OrderedDict([   ('ObjectID', 'int:9'),
                ('NUMBER', 'str:8'),
                ('LOCATION', 'str:24'),
                ('NAME', 'str:27'),
                ('ELEVATION', 'int:12'),
                ('TYPE', 'str:19'),
                ('STATUS', 'str:23'),
                ('TIME_CODE', 'str:2')])

--geometry--

'Point'

--first three volcanoes--

{   'geometry': {   'coordinates': (175.9079745324891, 52.34843477238331),
                    'type': 'Point'},
    'id': '0',
    'properties': OrderedDict([   ('ObjectID', 0),
                                  ('NUMBER', '1101-01-'),
                                  ('LOCATION', 'Aleutian Is'),
                                  ('NAME', 'Buldir'),
                                  ('ELEVATION', 656),
                                  ('TYPE', 'Stratovolcano'),
                                  ('STATUS', 'Holocene?'),
                                  ('TIME_CODE', '?')]),
    'type': 'Feature'}
{   'geometry': {   'coordinates': (-170.4327087900658, 63.59910978286132),
                    'type': 'Point'},
    'id': '1',
    'properties': OrderedDict([   ('ObjectID', 1),
                                  ('NUMBER', '1104-05-'),
                                  ('LOCATION', 'Alaska-W'),
                                  ('NAME', 'Kookooligit Mountains'),
                                  ('ELEVATION', 673),
                                  ('TYPE', 'Shield volcano'),
                                  ('STATUS', 'Holocene'),
                                  ('TIME_CODE', 'U')]),
    'type': 'Feature'}
{   'geometry': {   'coordinates': (177.59915153406416, 52.101440772153275),
                    'type': 'Point'},
    'id': '2',
    'properties': OrderedDict([   ('ObjectID', 2),
                                  ('NUMBER', '1101-02-'),
                                  ('LOCATION', 'Aleutian Is'),
                                  ('NAME', 'Kiska'),
                                  ('ELEVATION', 1220),
                                  ('TYPE', 'Stratovolcano'),
                                  ('STATUS', 'Historical'),
                                  ('TIME_CODE', 'D1')]),
    'type': 'Feature'}

In [4]:
import glob
import os
from pathlib import Path
import sys
import json
import numpy as np
import h5py
from datetime import datetime, timezone
from a301utils.a301_readfile import download
import fiona
import rasterio
import pyproj


tiff_file = 'MYD021KM.A2006303.2220.006.reproject_1_4_3.tif'
download(tiff_file)
#
# this file has the trimmed groundtrack from the groundtrack notebook
#
cloudsat_file='MYD021KM.A2006303.2220.006.groundtrack.h5'
download(cloudsat_file)

with h5py.File(cloudsat_file,'r') as groundfile:
    reproject_name=groundfile.attrs['reproject_filename']
    cloudsat_lats=groundfile['trimmed_lats'][...]
    cloudsat_lons=groundfile['trimmed_lons'][...]
    cloudsat_times=groundfile['cloudsat_times'][...]
    #
    # we know we had original datetimes in the Greenwich (UTC) timezone
    #
    cloudsat_dates=[datetime.fromtimestamp(item,timezone.utc) for item in cloudsat_times]
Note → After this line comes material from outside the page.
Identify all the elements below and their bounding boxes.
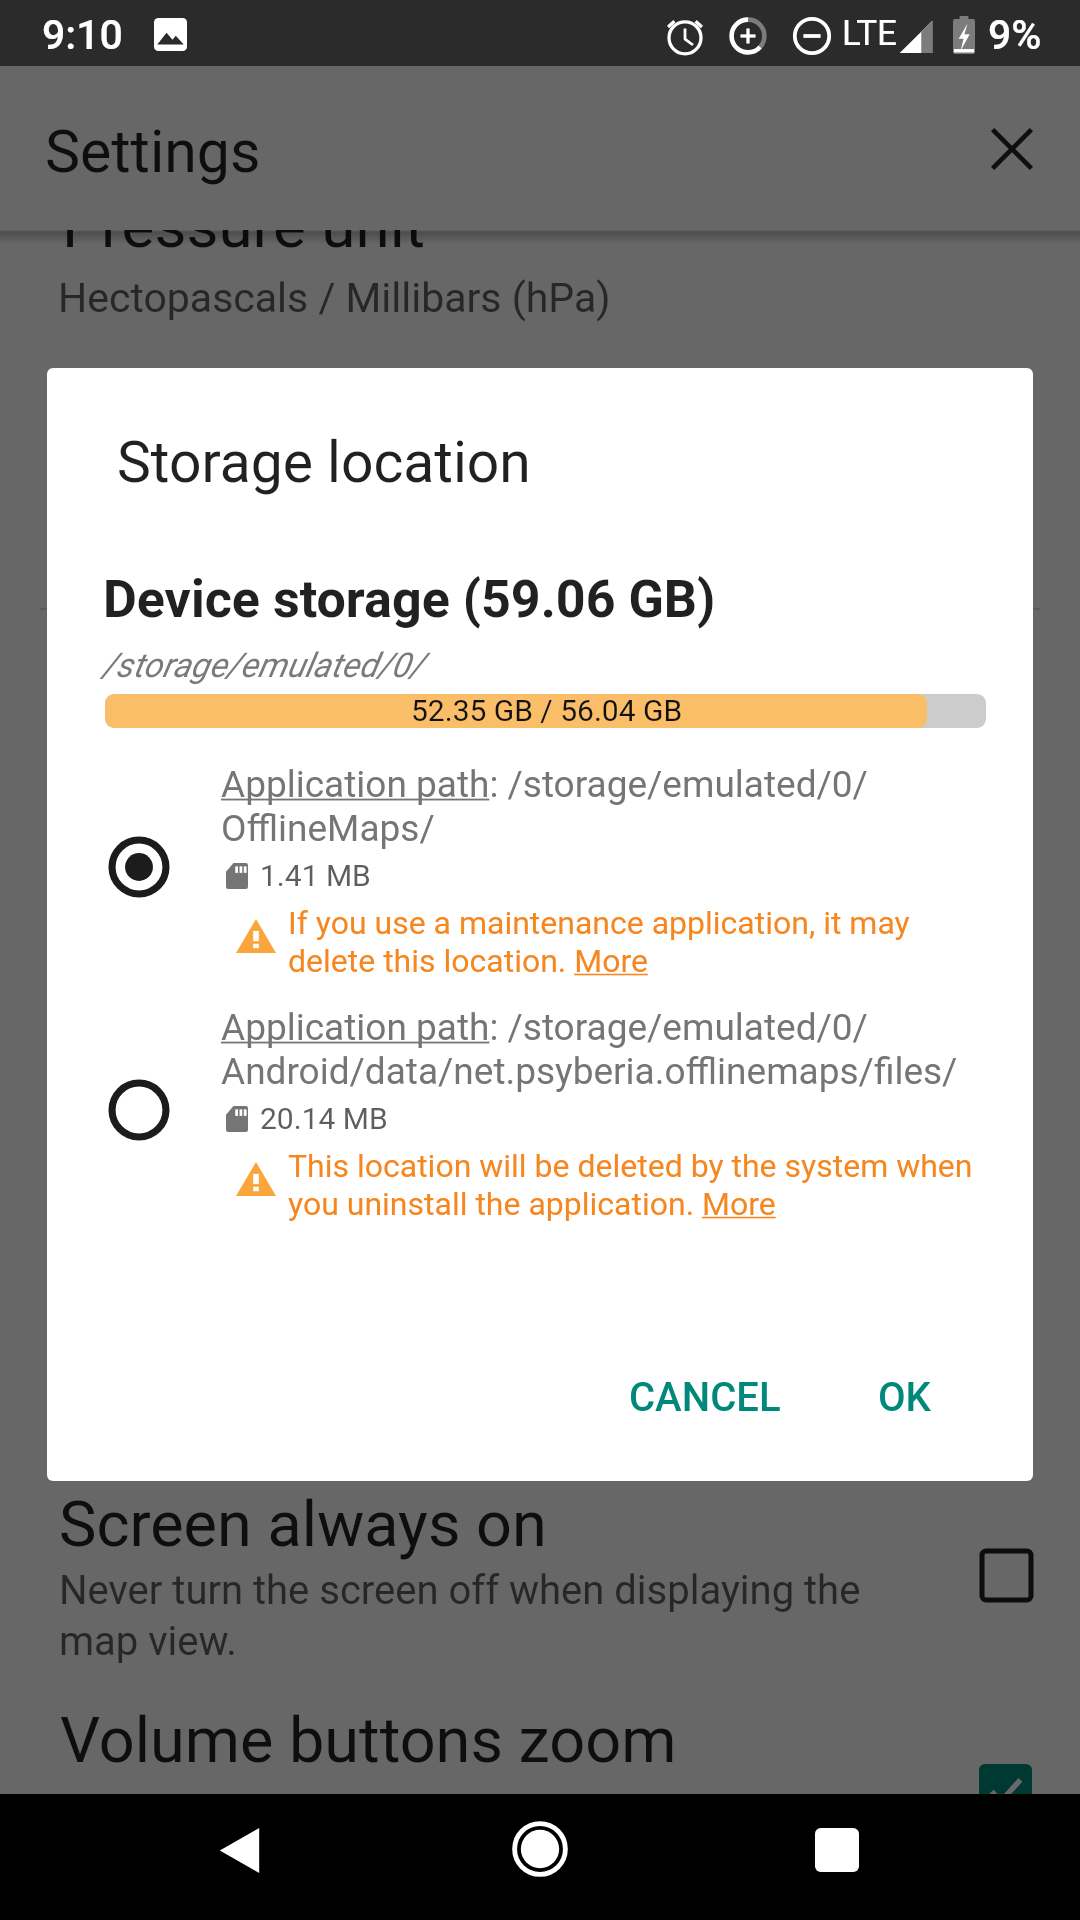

MYD021KM.A2006303.2220.006.reproject_1_4_3.tif already exists
and is 51315354 bytes
will not overwrite


MYD021KM.A2006303.2220.006.groundtrack.h5 already exists
and is 66368 bytes
will not overwrite

Define a simple schema (the only info is location and point num)


In [7]:
schema = { 'geometry': 'Point','properties':{'num':'int' }}
#
# copy the projection from the tif file so we put the groundtrack
# in the same coordinates
driver='ESRI Shapefile'
raster=rasterio.open(tiff_file,'r')
crs = raster.crs.to_dict()
proj = pyproj.Proj(crs)
with fiona.open("ground_track", "w", driver=driver, 
                schema=schema,crs=crs,encoding='utf-8') as output:
    for index,lon_lat in enumerate(zip(cloudsat_lons,cloudsat_lats)):
        lon,lat=lon_lat
        x,y=proj(lon,lat)
        #print(x,y,lon,lat)
        geometry={'coordinates': (x, y), 'type': 'Point'}
        out_dict=dict(geometry=geometry,properties={'num':index})
        output.write(out_dict)

now open qgis and add the tiffile as a raster layer and the groundtrack as a vector layer


In [ ]: